Miguel Ángel Ballesteros bio photo

Miguel Ángel Ballesteros

CTO and co-founder of GoKoan. I build AI products such as Koanly, learning systems and agentic software workflows that turn complex knowledge into usable tools.

Email LinkedIn Github
RSS Feed

Useful RAG is not just embeddings

Available in Español .

There is a fairly standard way to build a RAG demo:

  1. split documents into chunks;
  2. compute embeddings;
  3. store vectors;
  4. retrieve the most similar chunks;
  5. pass them to a model.

For a demo, it works.

For a product, it is often not enough.

This article is part of the AI Product Engineering without hype series, where I am organizing what I have learned while bringing AI into real products.

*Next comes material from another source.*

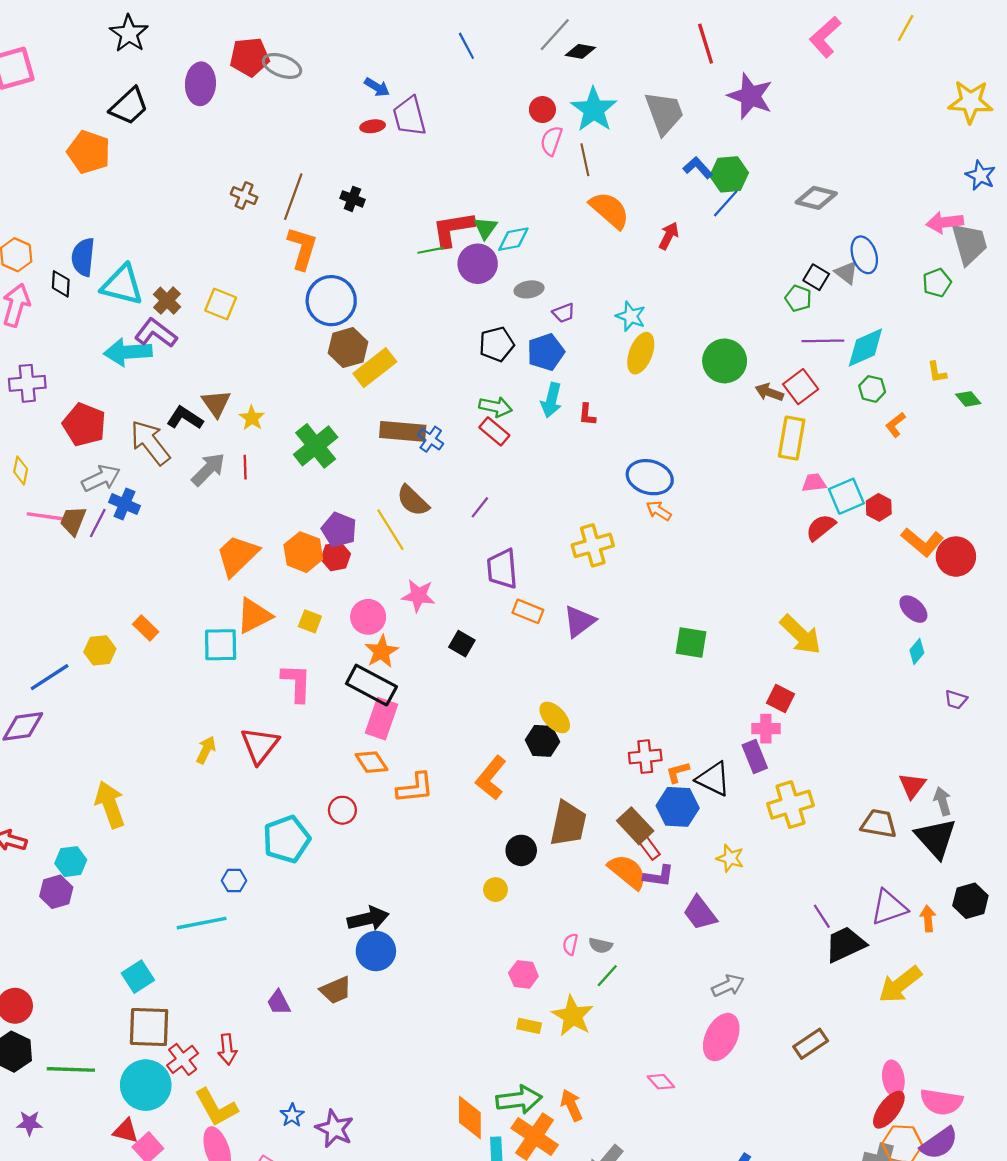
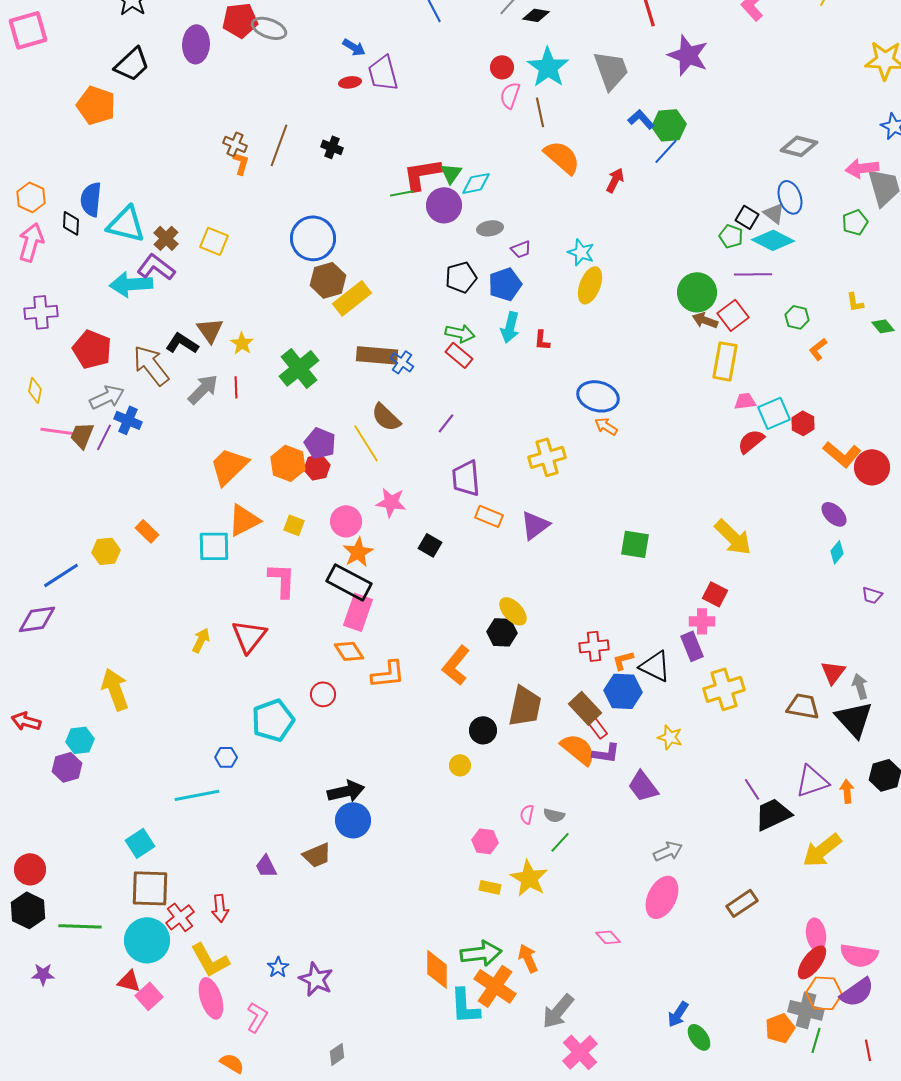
gray diamond: (816, 198) -> (799, 146), moved
orange L-shape: (302, 248) -> (241, 163), moved, size x0.6
cyan diamond: (865, 348) -> (773, 240), moved, turned 51
green circle: (725, 361) -> (697, 292), moved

We also started there: chunking experiments, semantic search, scoring, ranking, textual fallback, permission scopes and latency limits. All of that matters. If any of it is missing, the system usually breaks in predictable places.

But the interesting lesson came later.

In some problems, when the corpus allows it, the best retrieval path was not “give me the closest chunks”. What worked better was a more deliberate pattern:

first decide where to look; then read better what is worth reading.

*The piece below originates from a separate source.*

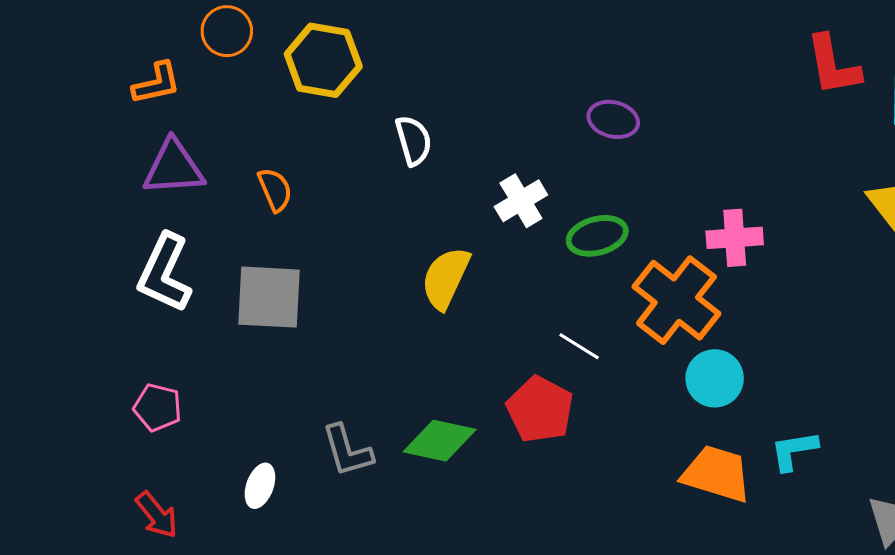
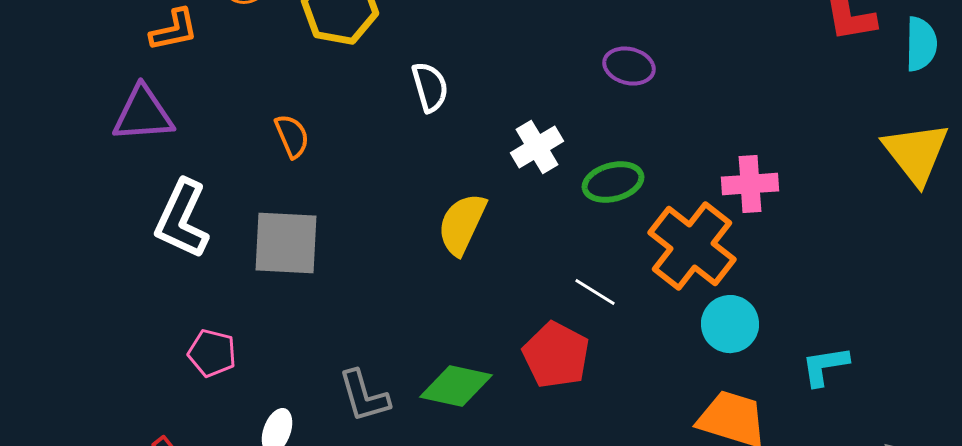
purple triangle: (174, 168) -> (143, 114), moved
pink pentagon: (158, 407) -> (212, 353), moved
cyan L-shape: (794, 451) -> (825, 366), moved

That small change alters the design.

What classic RAG taught us

Embeddings are powerful because they capture intent, not only literal text. If the user asks with different words, semantic search can find useful material where a keyword search would fail.

But an embedding does not know many things a product needs.

It does not know whether the user may see that document. It does not know whether three chunks repeat the same signal. It does not know whether a similar fragment is out of context. It does not know whether an exact textual match, although less elegant semantically, is precisely what the user needs.

That is why usable RAG grows more pieces: security scope, sane chunking, semantic search, textual fallback, ranking, input validation, latency budgets and continuous evaluation. None of this is decoration. It is the difference between a convincing demo and a tool you can put in front of real users.

The chunk problem

Chunking looks like a small technical decision, but it shapes the whole answer.

If chunks are too small, you retrieve isolated sentences that cannot support a good explanation. If they are too large, the signal gets diluted. If a section is cut badly, the model receives the part that mentions the concept but misses the part that explains it. If several chunks come from the same area, the context fills up with redundancy.

And then there is the subtler problem: the user does not want “relevant chunks”. The user wants someone to understand what they need and look in the right place.

When the corpus has a human-readable structure – documents, chapters, sections, titles, descriptions, categories – it can be better not to treat it as a bag of fragments. It can be better to use that structure.

Index first, then reading

The pattern that has worked well for us in some cases is this:

  1. maintain an index of candidate contents: documents, sections, titles, descriptions, useful metadata and, when it helps, semantic signals;
  2. create a first reduced candidate set for the query;
  3. pass that candidate index, together with the user’s question, to a small and very fast model;
  4. let that model decide which documents or sections are worth exploring;
  5. then let another fast model read those contents with more context and extract the passages that actually help answer.

This is not “throwing more AI at the problem”.

It changes the question.

Instead of asking:

Which fragments are closest to this query?

you ask:

Looking at the available content map, where does it make sense to look?

And then:

Now that we know where to look, which exact parts answer the user’s intent best?

This is closer to how a competent person searches through material. First they look at the index. Then they open the two or three promising places. Then they read inside.

Why it can work better

Small models, used well, are surprisingly good selectors when the input is bounded.

You are not asking them to reason for a minute or write the final brilliant answer. You are asking humbler tasks: choose relevant candidates, decide which sections to open, extract useful fragments and reject doubtful matches.

Latency can remain low and quality can be very good.

Also, when the second phase reads a whole document or section, the system recovers context that an isolated chunk may have lost: title, section intention, explanatory thread and surrounding nuance.

This does not eliminate semantic search. It moves it to the right place. Semantic search can help build the candidate set, but the final decision of “what is worth reading” does not have to depend only on vector distance.

The condition: the corpus must allow it

This strategy is not universal.

If you have millions of documents, you cannot pass “the index” to a model and expect magic. You need classic retrieval, specialized indexes, hard filters, efficient ranking and probably several reduction layers.

But many products do not start with an infinite corpus. They have a reasonable library, a catalogue, a set of courses, a group of documents per client, a bounded knowledge base or structured educational material.

In those cases, solving everything as “top-k chunks by embedding” can be too poor a simplification.

A robust system does not need a religion. It can combine vector search for intent, textual search for literal terms, a fast model to select candidates, contextual reading to extract the useful part and validation so the final answer is not just a convincing mixture of weak signals.

The practical question should not be:

Do we have embeddings?

It should be:

Are we finding the context that a competent person would have gone looking for?

Embeddings help find similarities. A good retrieval system helps find answers.